From the entries below, extract every line that includes the word "Bayernliga".

[PROVIDED DATA Boundary: Start]

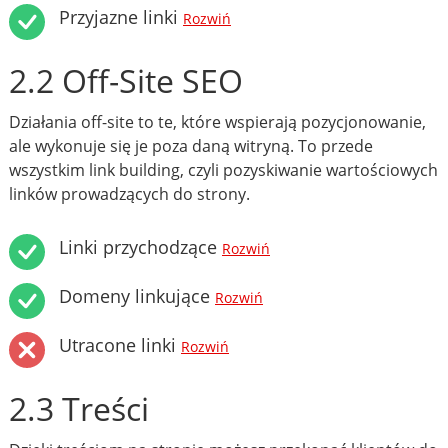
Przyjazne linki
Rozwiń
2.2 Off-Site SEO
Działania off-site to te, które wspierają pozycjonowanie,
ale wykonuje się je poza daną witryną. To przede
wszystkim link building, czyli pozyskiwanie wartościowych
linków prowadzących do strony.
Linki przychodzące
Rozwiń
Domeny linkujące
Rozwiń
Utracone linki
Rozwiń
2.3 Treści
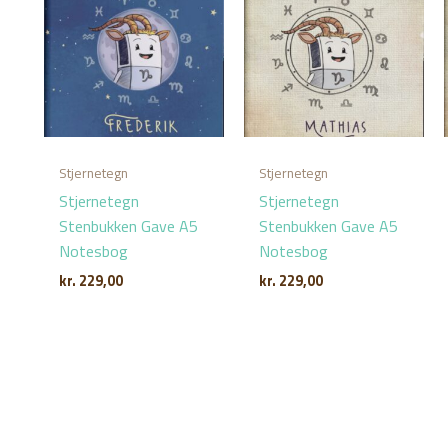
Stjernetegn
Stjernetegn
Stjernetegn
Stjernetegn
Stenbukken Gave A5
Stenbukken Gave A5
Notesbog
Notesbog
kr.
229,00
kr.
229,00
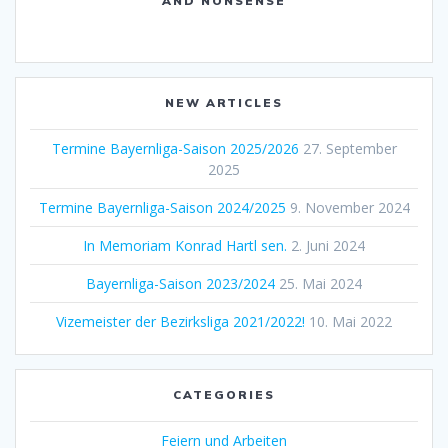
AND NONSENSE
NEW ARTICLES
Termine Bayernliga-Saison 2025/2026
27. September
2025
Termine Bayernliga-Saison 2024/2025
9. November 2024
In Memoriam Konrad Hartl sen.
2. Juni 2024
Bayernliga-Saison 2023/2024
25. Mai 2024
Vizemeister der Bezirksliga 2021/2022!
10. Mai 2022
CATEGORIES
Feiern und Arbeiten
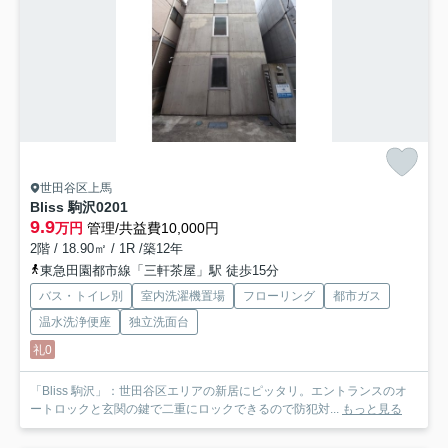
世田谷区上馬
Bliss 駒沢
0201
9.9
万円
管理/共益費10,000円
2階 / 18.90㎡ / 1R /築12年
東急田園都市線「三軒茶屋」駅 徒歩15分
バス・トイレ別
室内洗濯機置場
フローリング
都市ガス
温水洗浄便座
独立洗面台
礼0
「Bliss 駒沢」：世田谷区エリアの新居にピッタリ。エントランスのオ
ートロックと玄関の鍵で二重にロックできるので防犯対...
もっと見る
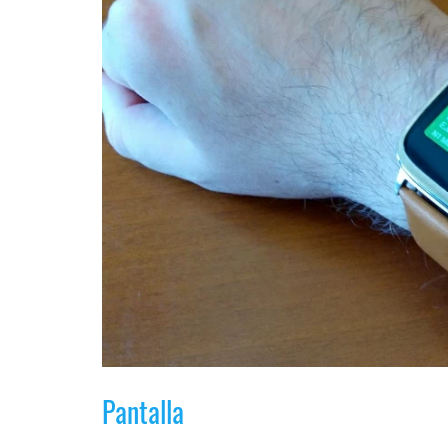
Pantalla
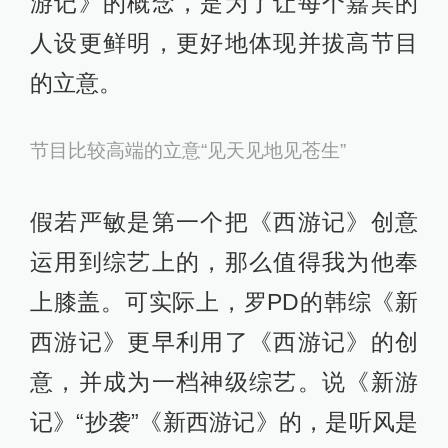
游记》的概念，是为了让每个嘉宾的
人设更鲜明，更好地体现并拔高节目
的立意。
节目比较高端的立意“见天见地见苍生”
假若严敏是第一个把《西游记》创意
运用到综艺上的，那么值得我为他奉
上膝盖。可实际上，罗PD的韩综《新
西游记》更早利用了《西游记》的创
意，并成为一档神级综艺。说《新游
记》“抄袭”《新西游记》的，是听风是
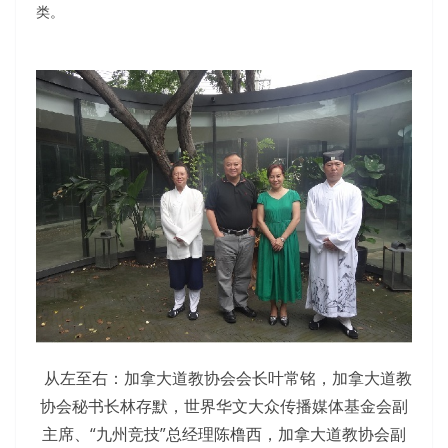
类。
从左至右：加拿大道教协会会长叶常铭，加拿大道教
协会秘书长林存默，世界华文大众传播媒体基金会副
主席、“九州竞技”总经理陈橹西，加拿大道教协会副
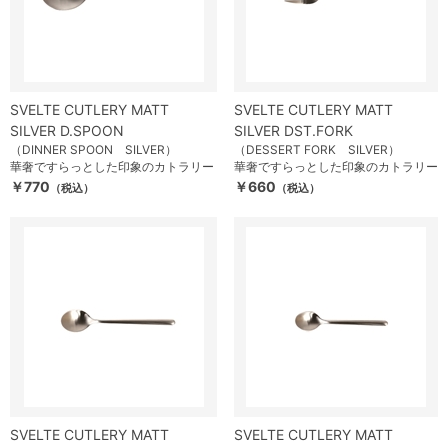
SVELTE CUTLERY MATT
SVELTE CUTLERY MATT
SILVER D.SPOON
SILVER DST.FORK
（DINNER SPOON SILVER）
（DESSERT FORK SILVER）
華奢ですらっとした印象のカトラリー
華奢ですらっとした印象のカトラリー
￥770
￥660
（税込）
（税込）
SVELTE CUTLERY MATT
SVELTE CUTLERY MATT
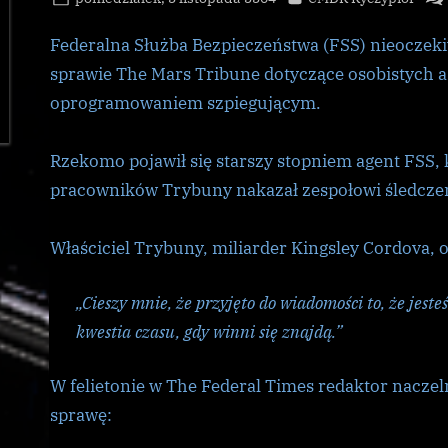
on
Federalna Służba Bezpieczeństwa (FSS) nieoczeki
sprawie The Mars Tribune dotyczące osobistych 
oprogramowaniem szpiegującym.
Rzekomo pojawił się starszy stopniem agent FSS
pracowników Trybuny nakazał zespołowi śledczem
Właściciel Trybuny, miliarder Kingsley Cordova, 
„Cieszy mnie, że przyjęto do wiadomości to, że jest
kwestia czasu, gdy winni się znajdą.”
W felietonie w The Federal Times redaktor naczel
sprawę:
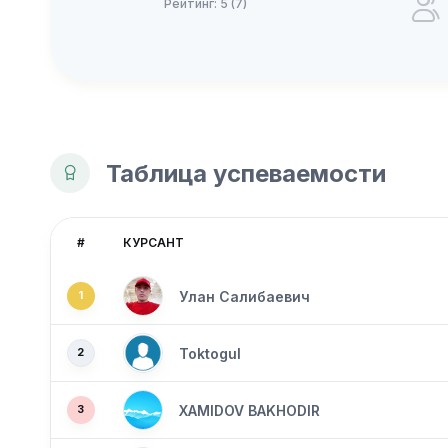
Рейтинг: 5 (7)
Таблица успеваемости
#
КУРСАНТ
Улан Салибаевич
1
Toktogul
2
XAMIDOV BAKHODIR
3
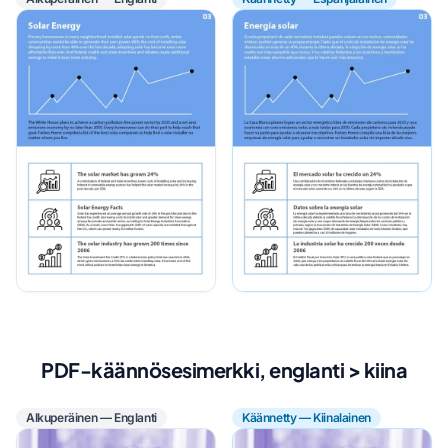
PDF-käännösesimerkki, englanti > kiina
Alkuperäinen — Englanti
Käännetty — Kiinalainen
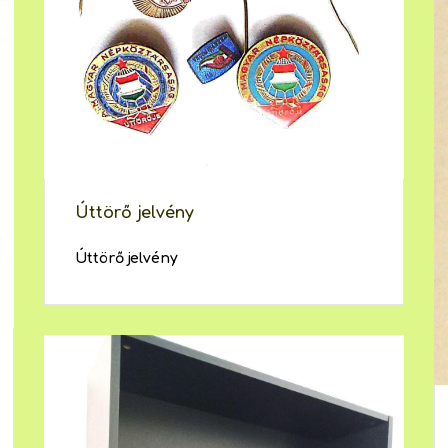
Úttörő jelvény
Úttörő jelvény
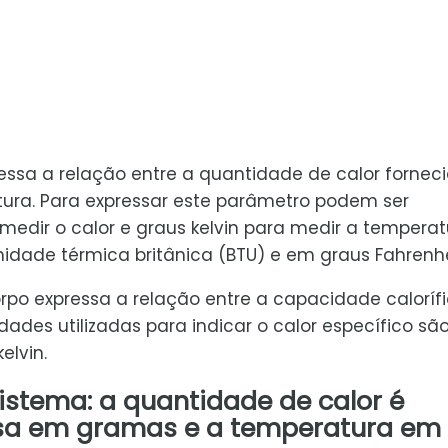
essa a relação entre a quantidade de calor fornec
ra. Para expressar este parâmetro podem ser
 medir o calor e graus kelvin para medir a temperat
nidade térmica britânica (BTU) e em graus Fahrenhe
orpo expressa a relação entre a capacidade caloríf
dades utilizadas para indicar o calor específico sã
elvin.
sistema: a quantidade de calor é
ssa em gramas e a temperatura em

[PROVIDED DATA Boundary: End]

SOLUTION BELOW -
Termine Bayernliga-Saison 2025/2026
Termine Bayernliga-Saison 2024/2025
Bayernliga-Saison 2023/2024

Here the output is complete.